Wie kann ich mich schützen?
Zum Schutz vor Übertragung sollten nach Empfehlung des Gesundheitsamtes Rosenheim bei Kontakt mit kranken und toten Wildtieren, insbesondere Hasen und Kaninchen, Vorsichtsmaßnahmen getroffen werden, wie das Tragen von festen Handschuhen und einer FFP2-Maske. Insbesondere sollten Jäger beim Abbalgen Handschuhe tragen und auffällige Tiere den Behörden für eine Untersuchung melden. Fleisch von Hasen und Kaninchen sollte nur gut durchgegart verzehrt werden. Der Kontakt mit durch Tierkadaver kontaminiertem Wasser sollte gemieden werden. Regeln der Haushalts- und Händehygiene sollten strikt eingehalten werden.

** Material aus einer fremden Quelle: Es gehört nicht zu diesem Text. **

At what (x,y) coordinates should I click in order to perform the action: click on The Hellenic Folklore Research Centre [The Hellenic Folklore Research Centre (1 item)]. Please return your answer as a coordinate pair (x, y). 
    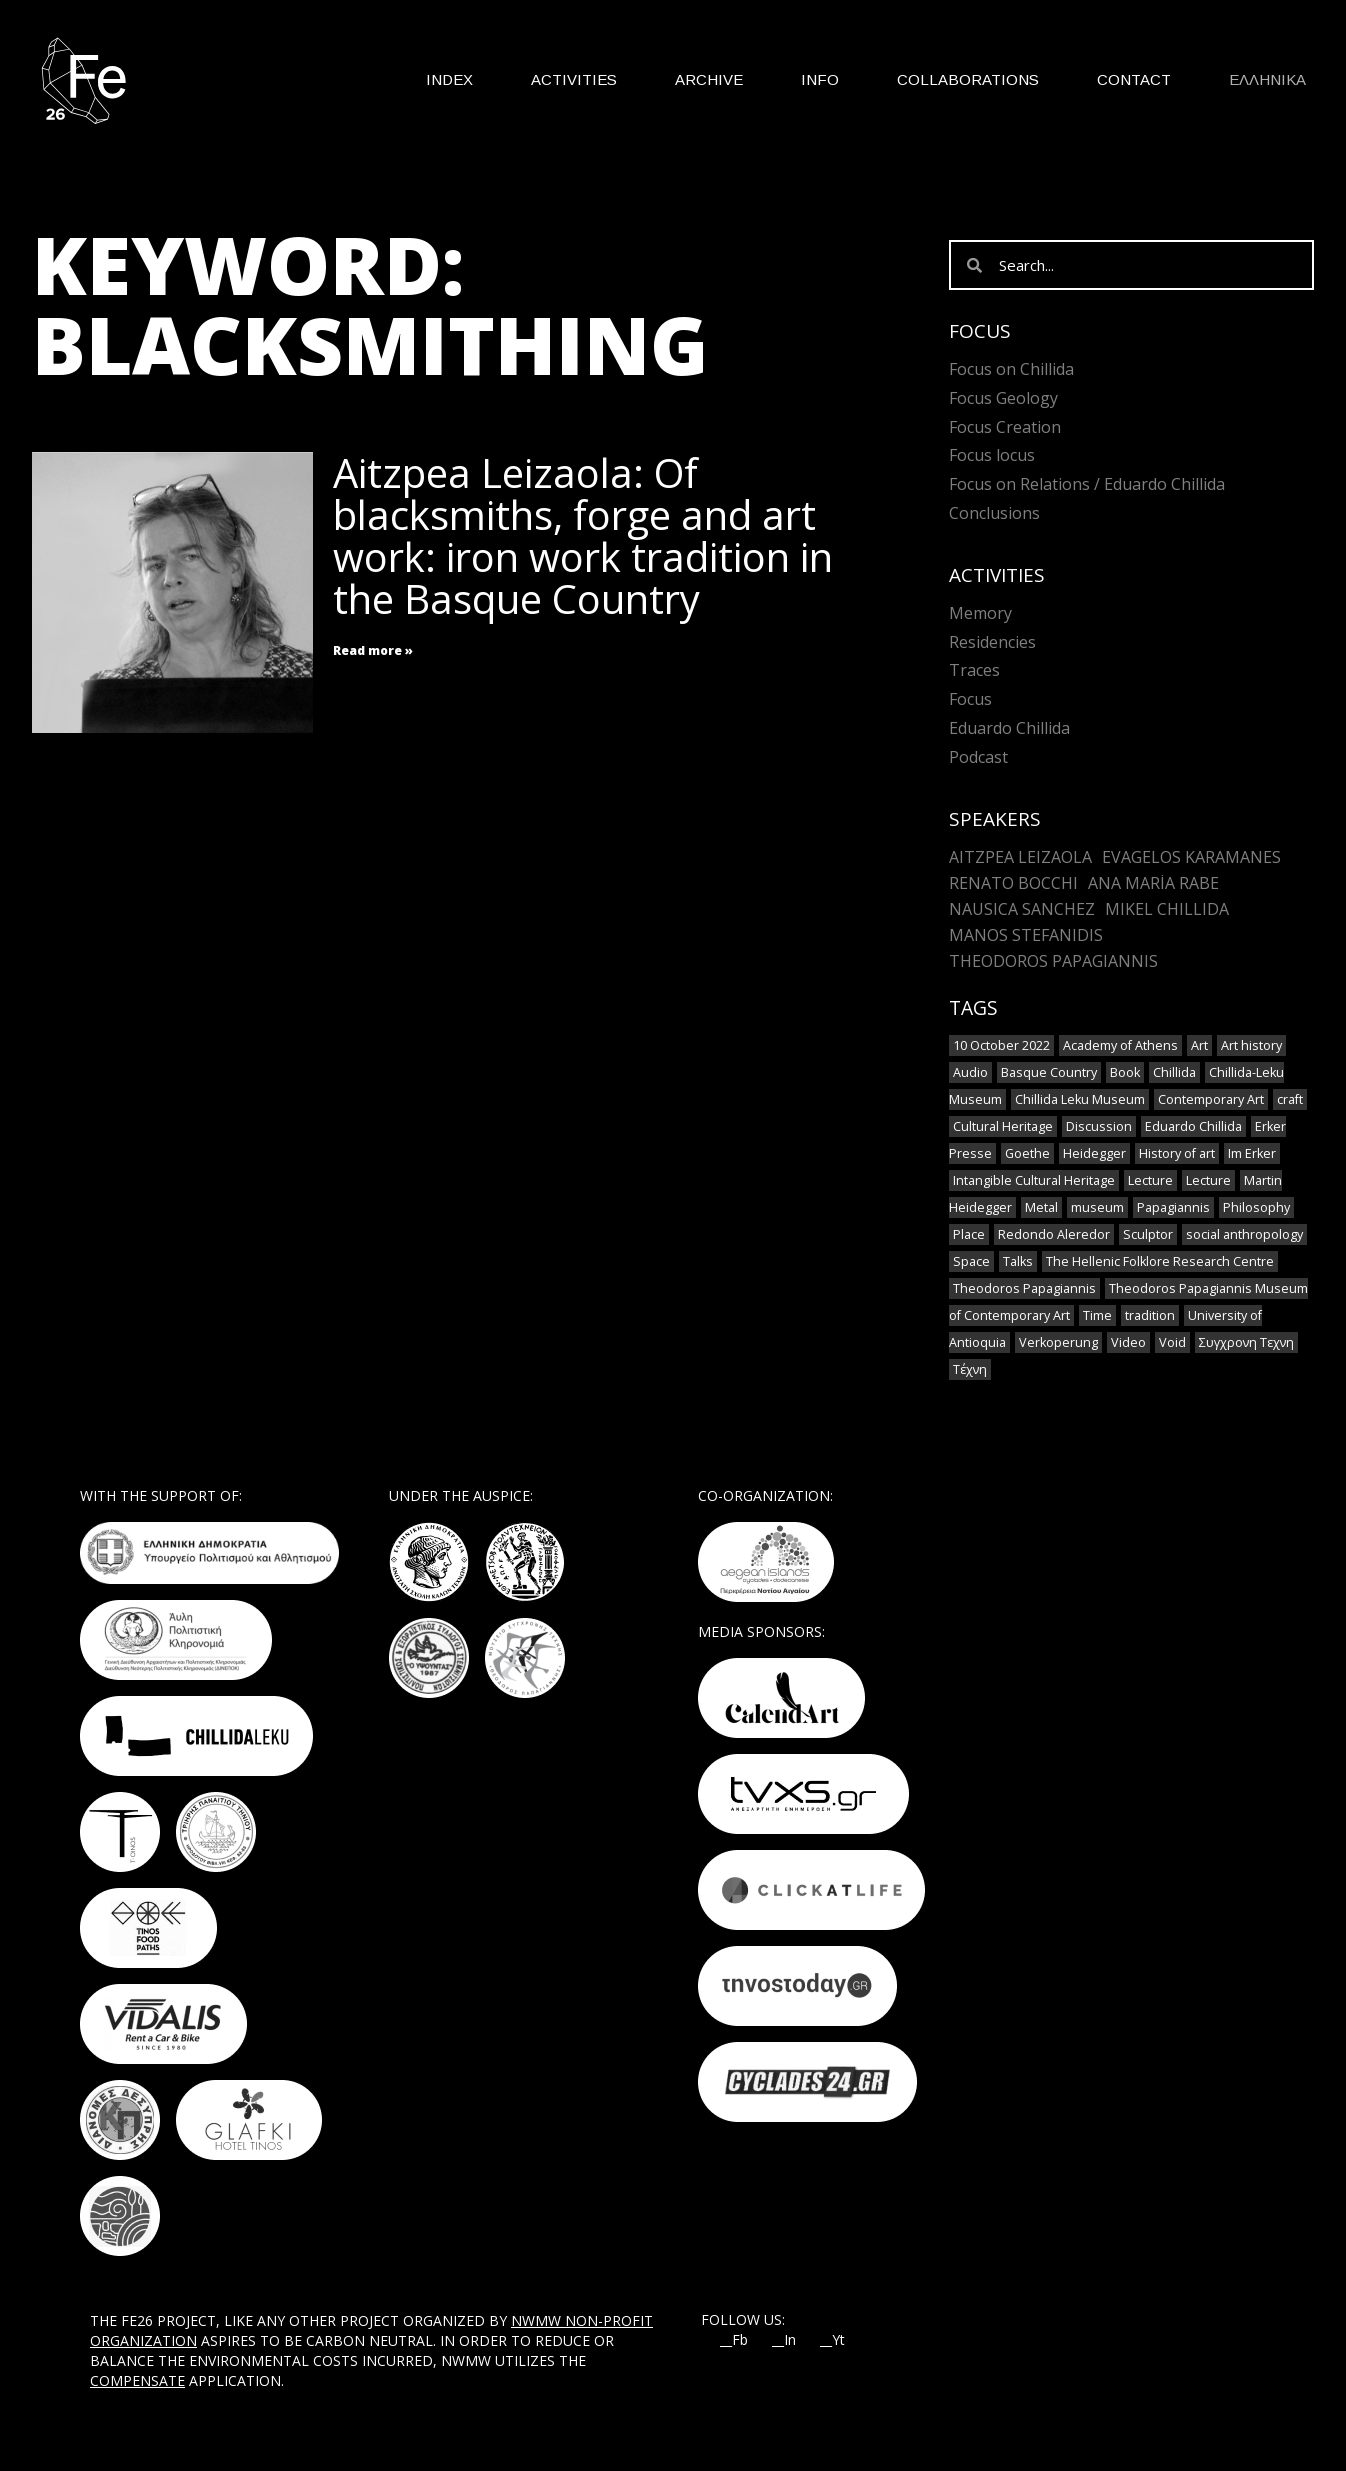
    Looking at the image, I should click on (1160, 1261).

Auch wenn die Tularämie beim Menschen trotz des Vorkommens des Erregers in der deutschen Feldhasenpopulation eher selten sei, weist das Bayerische Landesamt für Gesundheit und Lebensmittelsicherheit darauf hin, dass die Erkrankungsfälle zunehmen. Und nimmt Bezug auf die RKI-Daten, laut denen im vergangenen Jahr in Bayern 71 (in Deutschland 200) humane Tularämie-Infektionen gemeldet worden seien. Heuer seien es der Tabelle zufolge bayernweit bis 23. Juni insgesamt 14 (Deutschland: 44) gewesen. Zuletzt war die Zahl im Freistaat 2015 mit 4 (Deutschland: 34) gemeldeten Fällen im einstelligen Bereich gewesen.